Internationally known for its popular content sharing mobile apps, a Global Fortune 500 company wanted to improve its foundation models for the North American market.
The technology company had several projects they wanted to tackle around caption writing and prompt and response evaluation but lacked the expertise in both context and English language proficiency to achieve the high model accuracy they required.
The tech leader chose to partner with Sama to evaluate caption generation by their foundation model, which they planned to use for video search and personalization in addition to video editing and creation.
Combining partial automation with humans-in-the-loop (HITL), Sama’s in-house team of data experts reviewed image captions for factual errors and hallucinations, flagging any inconsistencies and rewriting captions as needed to create additional training data sets to fine-tune the model.
To expand their foothold in the North American market, it was especially important for the company’s large language model (LLM) to master the nuances of the English language in order to create engaging in-platform content and authentic virtual agent conversations. With that goal in mind, the Sama team evaluated a series of prompts and responses generated by the LLM, looking for errors and unexpected leaps in logic.
“When it comes to conversational AI solutions, the biggest challenge with fine tuning is subjectivity,” said Annepeace Alwala, Sama Vice President, Global Service Delivery. “For projects like this, we work closely with the client to define what’s impactful for the model’s performance — is it the response itself? Or the way the prompt is described? And how do they want to define what is objective and subjective?”
Using our domain expertise, Sama carefully evaluated each turn for tone, context, and chain of thought, rewriting prompts for clarity and intent and including rationale for preferred responses.
Our dedicated team helped the tech leader scale up caption and prompt evaluation, achieving a 95% acceptance rate with the client.

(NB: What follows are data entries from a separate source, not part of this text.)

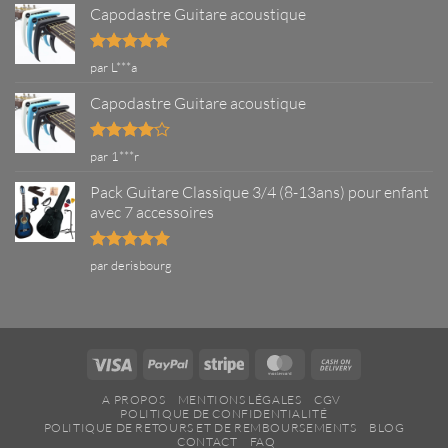
Capodastre Guitare acoustique
Note
5
sur
par L***a
5
Capodastre Guitare acoustique
Note
4
par 1***r
sur 5
Pack Guitare Classique 3/4 (8-13ans) pour enfant
avec 7 accessoires
Note
5
sur
par derisbourg
5
Visa
PayPal
Stripe
MasterCard
Cash
On
A PROPOS
MENTIONS LÉGALES
CGV
Delivery
POLITIQUE DE CONFIDENTIALITÉ
POLITIQUE DE RETOURS ET DE REMBOURSEMENTS
BLOG
CONTACT
FAQ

Sama’s combination of automation and HITL improved the performance of their Gen AI model, including:
Example: Retraining the model when it identified an object that wasn’t present in the video frame, leading to increased caption accuracy.
Example: Rewriting sentences with poor syntax or an inappropriate tone
Example: Reframing responses to reflect North American colloquialisms and local context
Due to significant model improvements, the client was also able to get to validation more quickly, leading to a better customer experience and subsequent project engagement.